[Provided records Boundary: Start]

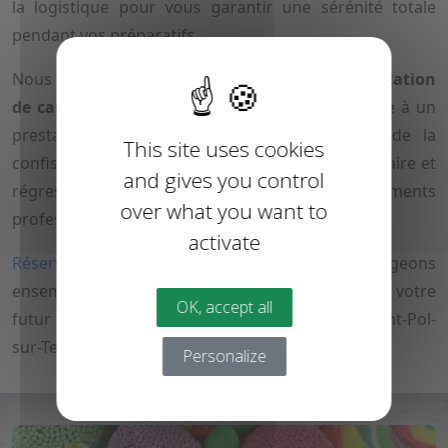
la logistique pour vous garantir une sérénité totale
pendant vos préparatifs.
Nous proposons également nos services de
location
de candy bar à Lillers
et Bours. Faites confiance à un
prestataire de proximité passionné par l'art de la
This site uses cookies
confiserie pour donner une dimension spectaculaire et
and gives you control
régressive à vos fêtes de famille ou événements
over what you want to
professionnels dans le Pas-de-Calais.
activate
Réservez votre date
dès aujourd'hui et échangeons
ensemble sur la thématique et la composition de votre
OK, accept all
futur bar à bonbons sur mesure autour de Saint-Pol-
sur-Ternoise.
Personalize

[Provided records Boundary: End]

Where does "votre" appear in the records above? Copy every line that has it.

Réservez votre date
ensemble sur la thématique et la composition de votre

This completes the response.